══ Provided material ══

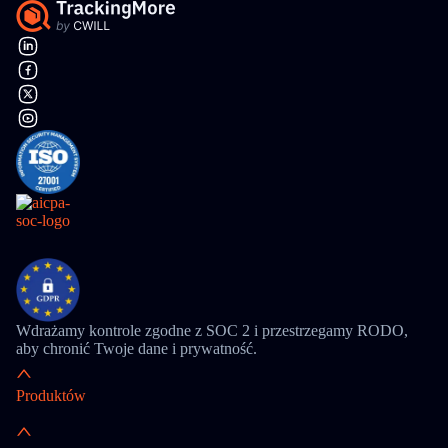
Wdrażamy kontrole zgodne z SOC 2 i przestrzegamy RODO,
aby chronić Twoje dane i prywatność.
Produktów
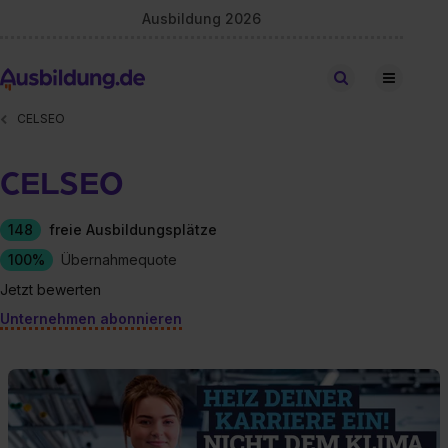
Ausbildung 2026
Stellen finden
CELSEO
CELSEO
148
freie Ausbildungsplätze
100%
Übernahmequote
Jetzt bewerten
Unternehmen abonnieren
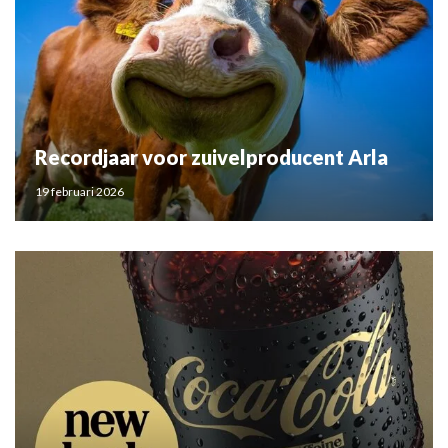
Recordjaar voor zuivelproducent Arla
19 februari 2026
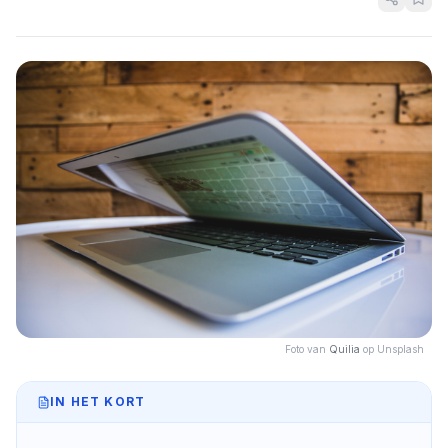
Foto van
Quilia
op Unsplash
IN HET KORT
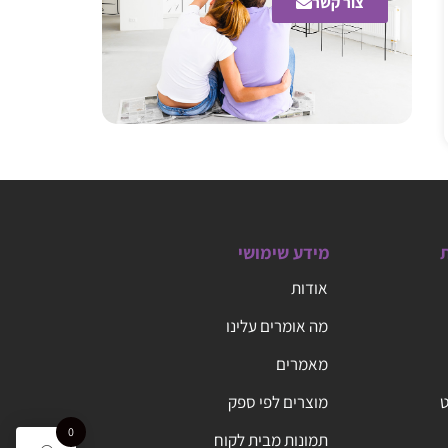
צור קשר
ת
מידע שימושי
אודות
מה אומרים עלינו
מאמרים
ט
מוצרים לפי ספק
0
תמונות מבית לקוח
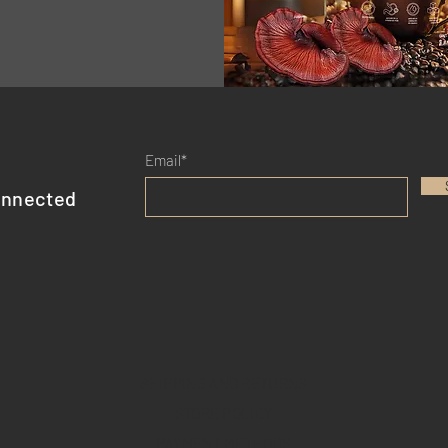
Email*
onnected
SHIPPING AND RETURNS
STORE POLICY
PAYMENT METHODS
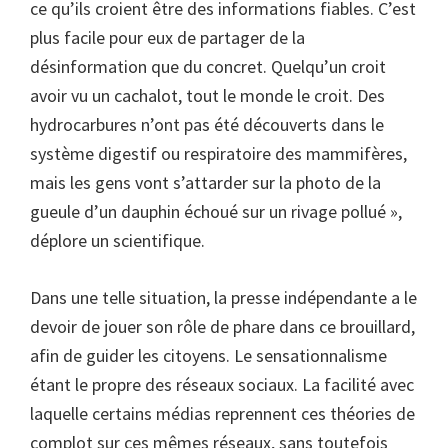
ce qu’ils croient être des informations fiables. C’est
plus facile pour eux de partager de la
désinformation que du concret. Quelqu’un croit
avoir vu un cachalot, tout le monde le croit. Des
hydrocarbures n’ont pas été découverts dans le
système digestif ou respiratoire des mammifères,
mais les gens vont s’attarder sur la photo de la
gueule d’un dauphin échoué sur un rivage pollué »,
déplore un scientifique.
Dans une telle situation, la presse indépendante a le
devoir de jouer son rôle de phare dans ce brouillard,
afin de guider les citoyens. Le sensationnalisme
étant le propre des réseaux sociaux. La facilité avec
laquelle certains médias reprennent ces théories de
complot sur ces mêmes réseaux, sans toutefois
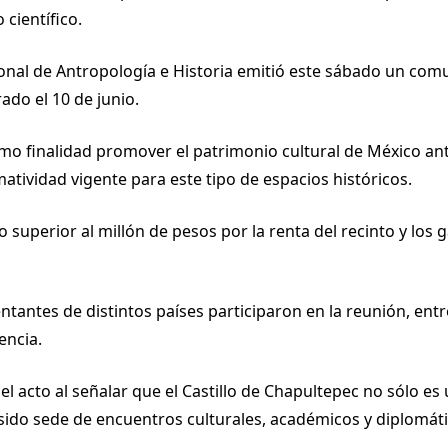
 científico.
ional de Antropología e Historia emitió este sábado un com
rado el 10 de junio.
o finalidad promover el patrimonio cultural de México ant
matividad vigente para este tipo de espacios históricos.
superior al millón de pesos por la renta del recinto y los 
tantes de distintos países participaron en la reunión, entr
encia.
 del acto al señalar que el Castillo de Chapultepec no sólo
 sido sede de encuentros culturales, académicos y diplomáti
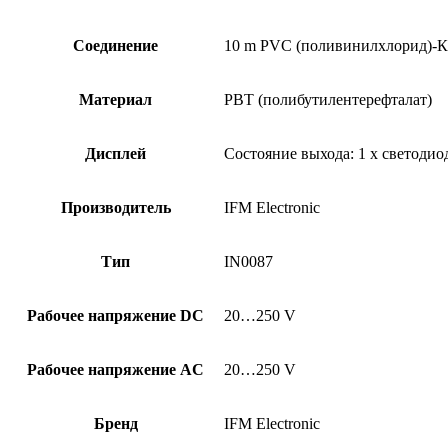
Соединение
10 m PVC (поливинилхлорид)-К
Материал
PBT (полибутилентерефталат)
Дисплей
Состояние выхода: 1 x светоди
Производитель
IFM Electronic
Тип
IN0087
Рабочее напряжение DC
20…250 V
Рабочее напряжение AC
20…250 V
Бренд
IFM Electronic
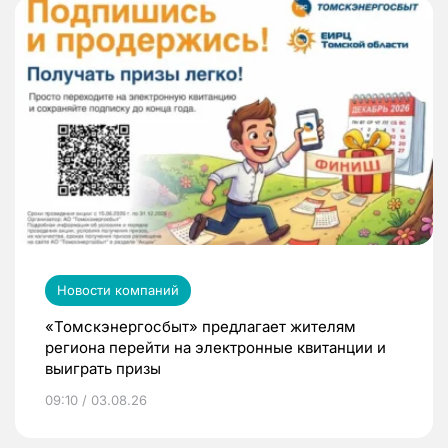
Новости компаний
«Томскэнергосбыт» предлагает жителям
региона перейти на электронные квитанции и
выиграть призы
09:10 / 03.08.26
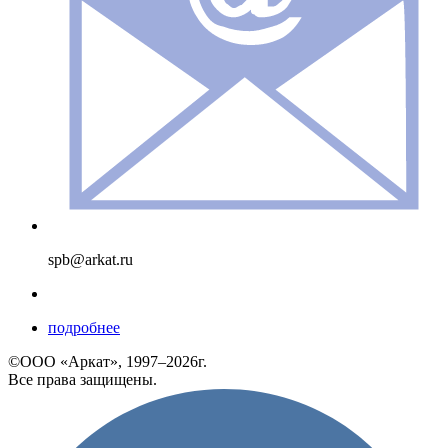
spb@arkat.ru
подробнее
©ООО «Аркат», 1997–2026г.
Все права защищены.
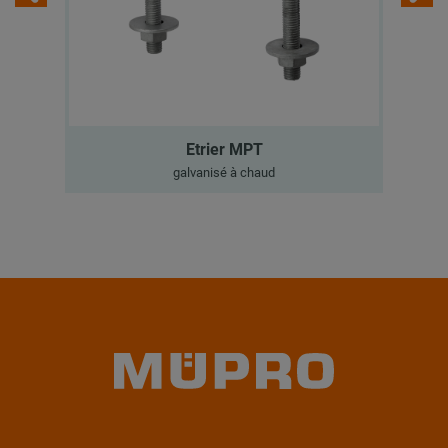
Etrier MPT
galvanisé à chaud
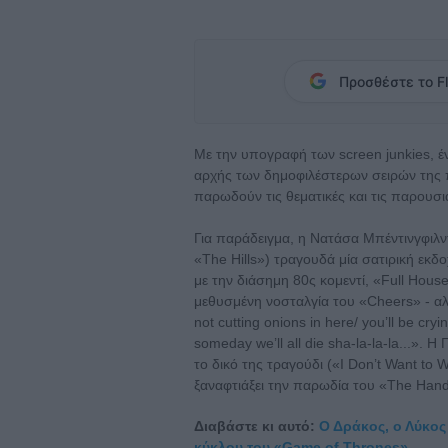
Προσθέστε το Fl
Mε την υπογραφή των screen junkies, έν
αρχής των δημοφιλέστερων σειρών της 
παρωδούν τις θεματικές και τις παρουσι
Για παράδειγμα, η Νατάσα Μπέντινγφιλντ
«The Hills») τραγουδά μία σατιρική εκδ
με την διάσημη 80ς κομεντί, «Full Hous
μεθυσμένη νοσταλγία του «Cheers» - αλλά 
not cutting onions in here/ you’ll be cryi
someday we’ll all die sha-la-la-la...».
το δικό της τραγούδι («I Don’t Want to 
ξαναφτιάξει την παρωδία του «The Hand
Διαβάστε κι αυτό:
Ο Δράκος, ο Λύκος 
κύκλου του «Game of Thrones»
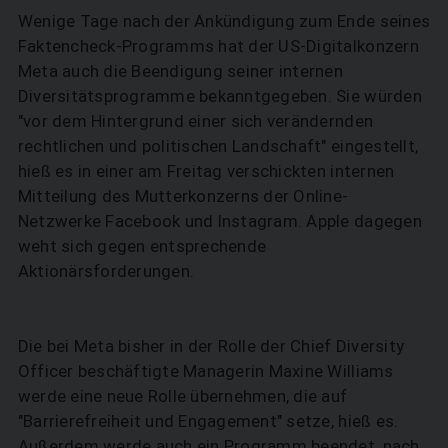
Wenige Tage nach der Ankündigung zum Ende seines
Faktencheck-Programms hat der US-Digitalkonzern
Meta auch die Beendigung seiner internen
Diversitätsprogramme bekanntgegeben. Sie würden
"vor dem Hintergrund einer sich verändernden
rechtlichen und politischen Landschaft" eingestellt,
hieß es in einer am Freitag verschickten internen
Mitteilung des Mutterkonzerns der Online-
Netzwerke Facebook und Instagram. Apple dagegen
weht sich gegen entsprechende
Aktionärsforderungen.
Die bei Meta bisher in der Rolle der Chief Diversity
Officer beschäftigte Managerin Maxine Williams
werde eine neue Rolle übernehmen, die auf
"Barrierefreiheit und Engagement" setze, hieß es.
Außerdem werde auch ein Programm beendet, nach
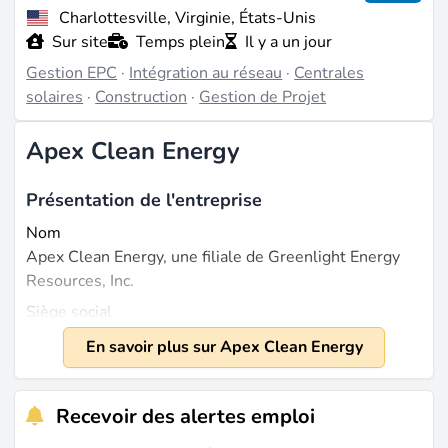
Charlottesville, Virginie, États-Unis
Sur site
Temps plein
Il y a un jour
Gestion EPC
·
Intégration au réseau
·
Centrales
solaires
·
Construction
·
Gestion de Projet
Apex Clean Energy
Présentation de l'entreprise
Nom
Apex Clean Energy, une filiale de Greenlight Energy
Resources, Inc.
Siège social
Charlottesville, VA, États-Unis
En savoir plus sur Apex Clean Energy
Fondée
2009
Recevoir des alertes emploi
Taille
Environ 400 employés (source :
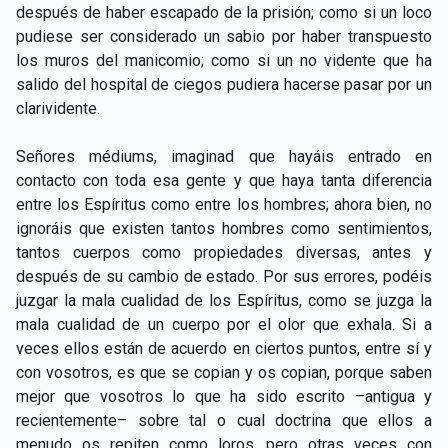
después de haber escapado de la prisión; como si un loco
pudiese ser considerado un sabio por haber transpuesto
los muros del manicomio; como si un no vidente que ha
salido del hospital de ciegos pudiera hacerse pasar por un
clarividente.
Señores médiums, imaginad que hayáis entrado en
contacto con toda esa gente y que haya tanta diferencia
entre los Espíritus como entre los hombres; ahora bien, no
ignoráis que existen tantos hombres como sentimientos,
tantos cuerpos como propiedades diversas, antes y
después de su cambio de estado. Por sus errores, podéis
juzgar la mala cualidad de los Espíritus, como se juzga la
mala cualidad de un cuerpo por el olor que exhala. Si a
veces ellos están de acuerdo en ciertos puntos, entre sí y
con vosotros, es que se copian y os copian, porque saben
mejor que vosotros lo que ha sido escrito –antigua y
recientemente– sobre tal o cual doctrina que ellos a
menudo os repiten como loros, pero otras veces con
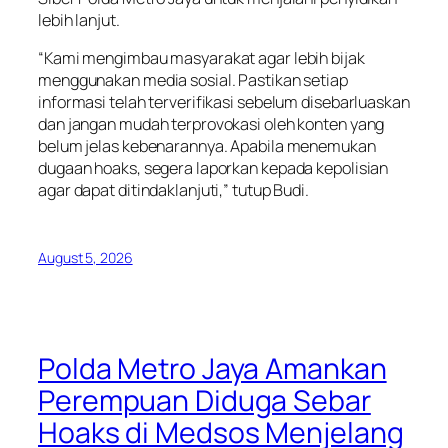
lebih lanjut.
“Kami mengimbau masyarakat agar lebih bijak
menggunakan media sosial. Pastikan setiap
informasi telah terverifikasi sebelum disebarluaskan
dan jangan mudah terprovokasi oleh konten yang
belum jelas kebenarannya. Apabila menemukan
dugaan hoaks, segera laporkan kepada kepolisian
agar dapat ditindaklanjuti,” tutup Budi.
August 5, 2026
Polda Metro Jaya Amankan
Perempuan Diduga Sebar
Hoaks di Medsos Menjelang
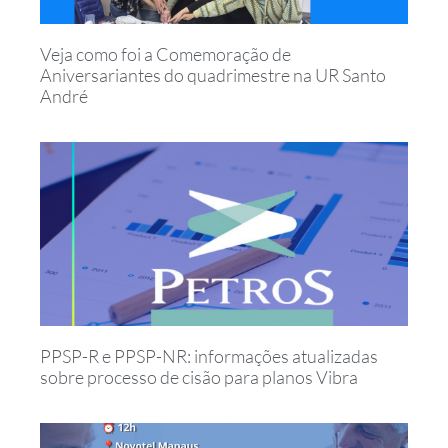
Veja como foi a Comemoração de
Aniversariantes do quadrimestre na UR Santo
André
PPSP-R e PPSP-NR: informações atualizadas
sobre processo de cisão para planos Vibra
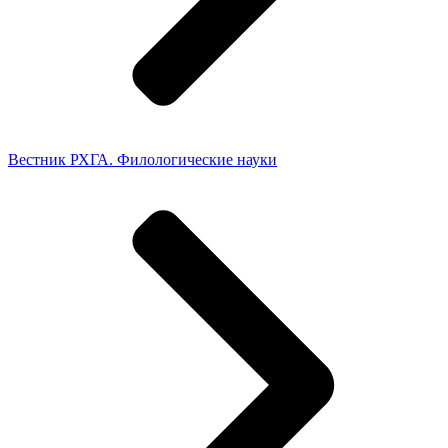
Вестник РХГА. Филологические науки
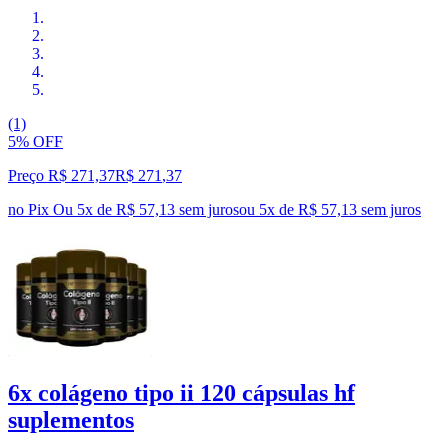
(1)
5% OFF
Preço R$ 271,37
R$
271
,
37
no Pix
Ou 5x de R$ 57,13 sem juros
ou
5
x de
R$ 57,13
sem juros
6x colágeno tipo ii 120 cápsulas hf
suplementos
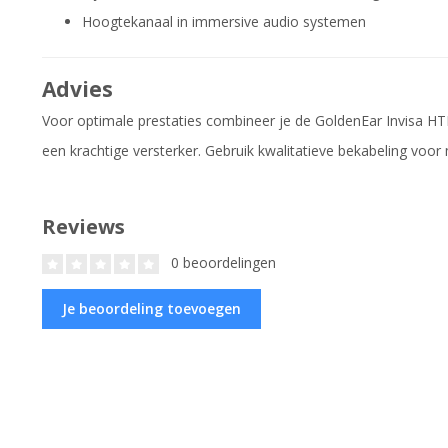
Hoogtekanaal in immersive audio systemen
Advies
Voor optimale prestaties combineer je de GoldenEar Invisa H
een krachtige versterker. Gebruik kwalitatieve bekabeling voor 
Reviews
0 beoordelingen
Je beoordeling toevoegen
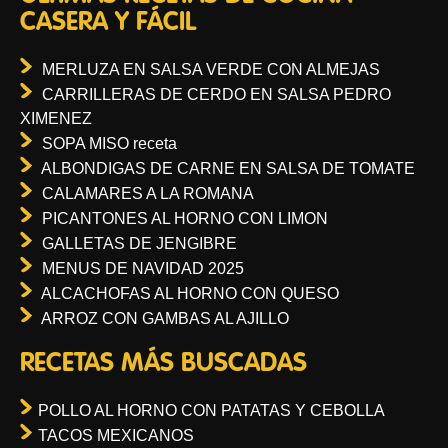
CASERA Y FÁCIL
MERLUZA EN SALSA VERDE CON ALMEJAS
CARRILLERAS DE CERDO EN SALSA PEDRO
XIMENEZ
SOPA MISO receta
ALBONDIGAS DE CARNE EN SALSA DE TOMATE
CALAMARES A LA ROMANA
PICANTONES AL HORNO CON LIMON
GALLETAS DE JENGIBRE
MENUS DE NAVIDAD 2025
ALCACHOFAS AL HORNO CON QUESO
ARROZ CON GAMBAS AL AJILLO
RECETAS MÁS BUSCADAS
POLLO AL HORNO CON PATATAS Y CEBOLLA
TACOS MEXICANOS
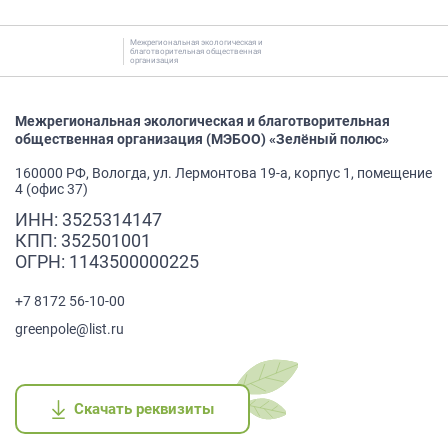
Межрегиональная экологическая и
благотворительная общественная
организация
Межрегиональная экологическая и благотворительная
общественная организация (МЭБОО) «Зелёный полюс»
160000 РФ, Вологда, ул. Лермонтова 19-а, корпус 1, помещение
4 (офис 37)
ИНН: 3525314147
КПП: 352501001
ОГРН: 1143500000225
+7 8172 56-10-00
greenpole@list.ru
Скачать реквизиты
Скачать реквизиты
Скачать реквизиты
Скачать реквизиты
Скачать реквизиты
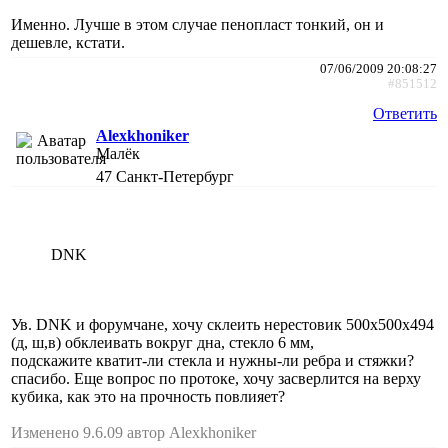
Именно. Лучше в этом случае пенопласт тонкий, он и
дешевле, кстати.
07/06/2009 20:08:27
#851512
Ответить
Alexkhoniker
Малёк
47
Санкт-Петербург
DNK
Ув. DNK и форумчане, хочу склеить нерестовик 500х500х494
(д, ш,в) обклеивать вокруг дна, стекло 6 мм,
подскажите кватит-ли стекла и нужны-ли ребра и стяжки?
спасибо. Еще вопрос по протоке, хочу засверлится на верху
кубика, как это на прочность повлияет?
Изменено 9.6.09 автор Alexkhoniker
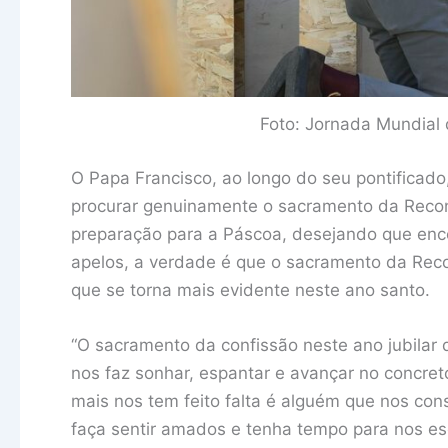
Foto: Jornada Mundial
O Papa Francisco, ao longo do seu pontificado
procurar genuinamente o sacramento da Recon
preparação para a Páscoa, desejando que enc
apelos, a verdade é que o sacramento da Recon
que se torna mais evidente neste ano santo.
“O sacramento da confissão neste ano jubilar
nos faz sonhar, espantar e avançar no concret
mais nos tem feito falta é alguém que nos con
faça sentir amados e tenha tempo para nos e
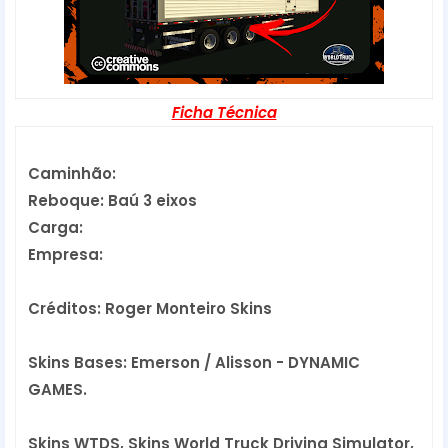
Ficha Técnica
Caminhão:
Reboque: Baú 3 eixos
Carga:
Empresa:
Créditos: Roger Monteiro Skins
Skins Bases: Emerson / Alisson - DYNAMIC 
GAMES.
Skins WTDS, Skins World Truck Driving Simulator,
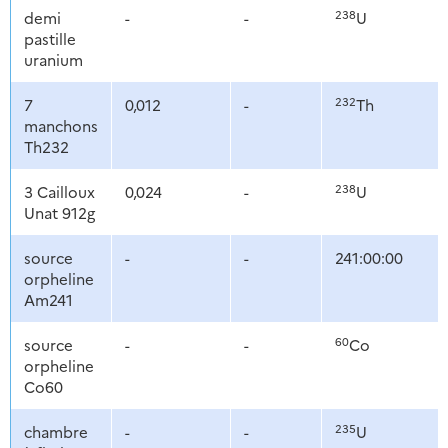
238
demi
-
-
U
pastille
uranium
232
7
0,012
-
Th
manchons
Th232
238
3 Cailloux
0,024
-
U
Unat 912g
source
-
-
241:00:00
orpheline
Am241
60
source
-
-
Co
orpheline
Co60
235
chambre
-
-
U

═══

*Task goal*
A single number is expected: how many lines of the data hold the string "hombres".

*Written reply*
2